Israel wanted to keep this failed negotiation a secret. The Palestinians had other interests, however, and that’s how I discovered the offer. This has been my news story since 2009. Then, media bias killed it. Now, the crippled state of media in the Internet era almost killed it. Almost.
In March 2009, chief Palestinian negotiator Saeb Erekat was interviewed in Arabic on Al-Jazeera. When I saw the MEMRI translation I immediately understood its significance: Erekat disclosed that Abbas had turned down an offer that would have given the Palestinians a state in almost all of the West Bank, all of Gaza, and parts of Jerusalem. Then I found out about the map. No one else had the story.

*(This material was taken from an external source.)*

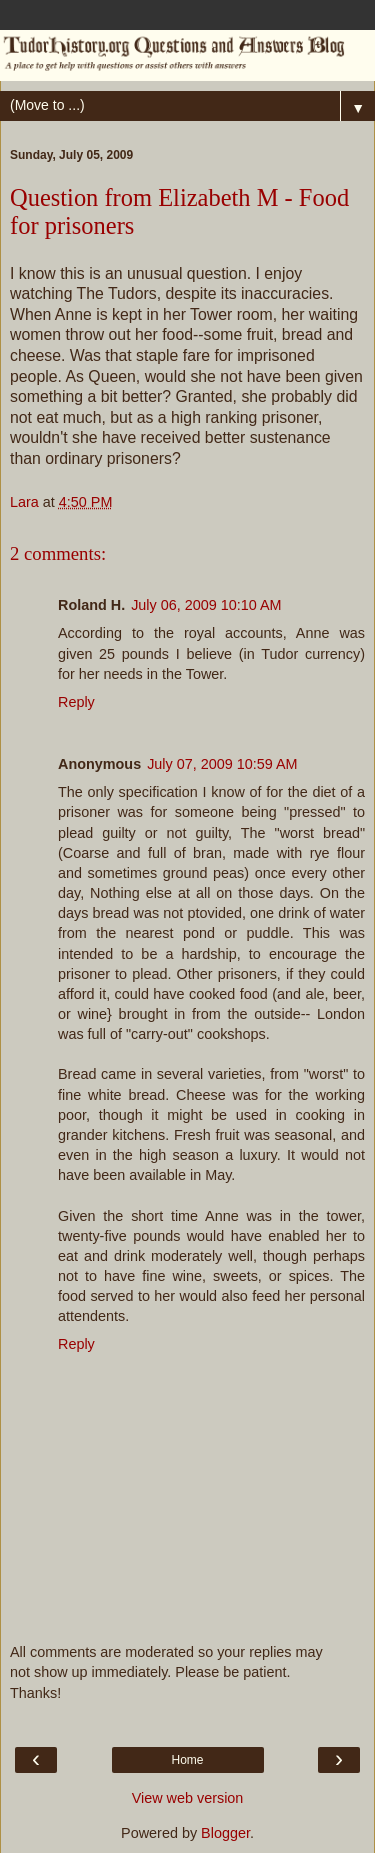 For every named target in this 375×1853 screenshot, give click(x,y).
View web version (188, 1798)
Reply (76, 702)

Excited about this scoop, I raced into my bureau chief’s office at the AP in Jerusalem. Imagine my shock when I was told it’s not a story—and I was banned from writing about it. It just couldn’t be a legitimate story, in line with the new definition of journalism.
The profession I joined in the 1960s wasn’t about helping anyone. It was about reporting and explaining the news. This new definition of journalism, apparently requires choosing sides. This became clear to me as long ago as 1988, at the beginning of the First Intifada, when I saw a reporter jump out of her car in the middle of a Gaza riot and shout at the Palestinians throwing rocks at the vehicle: “Why are you doing this? I’m trying to help you!” Like most Western media sources, she wanted to frame the uprising—the Palestinians as people—as helpless victims, to pillory the Israelis as the cruel oppressors. Stories that didn’t fit that framework had a hard time seeing the light of day. Even a peace offer.
So, naturally, despite the fact that Israel offered the Palestinians a state twice—in 2000 and 2008—the world saw Israel as the intransigent side. The 2008 proposal was largely unreported in world media.
This month, Israel TV’s Channel 10 broadcast a three-part series of documentaries about the failed peace efforts of 2000 and 2008. The third part featured interviews with Olmert and Abbas. There, for the first time, Abbas admits what I knew six years ago: Olmert offered him the map and demanded that he initial it. “I did not agree,” Abbas told his interviewer. “I rejected it out of hand.” He claimed that he isn’t an expert on maps. In fact, he went back to his office and sketched the map from memory—quite accurately.
So there was my story. And again, no one was reporting it.
I left the AP in early 2014, so now, unlike 2009, I was free to write about it independently. I wrote an article that was quickly picked up by Jewish outlets, but I also wanted the general media to get this “news.” I found that top AP people were not aware of the interview, because they no longer have enough staff to put a senior editor on the evening shift. The ravages of the Internet age are evident throughout the industry, and cutbacks have affected news coverage as much as bias has.
When I explained to my former colleagues the significance of what Abbas said, the AP agreed that it was worth reporting. The AP story ran a full day after the Abbas interview was aired. From there it went everywhere.
It’s a temporary victory—the story of Israel’s generous peace offer and Abbas’s rejection is out there, finally, and making some waves. But, again, this is temporary, because the underlying bias, the framing of the conflict—strong, cruel Israel against weak, victimized Palestinians—has not changed.
And so, I’m left with a bitter observation: If this news is making waves now, imagine what would have happened if I had been allowed to report it in real time?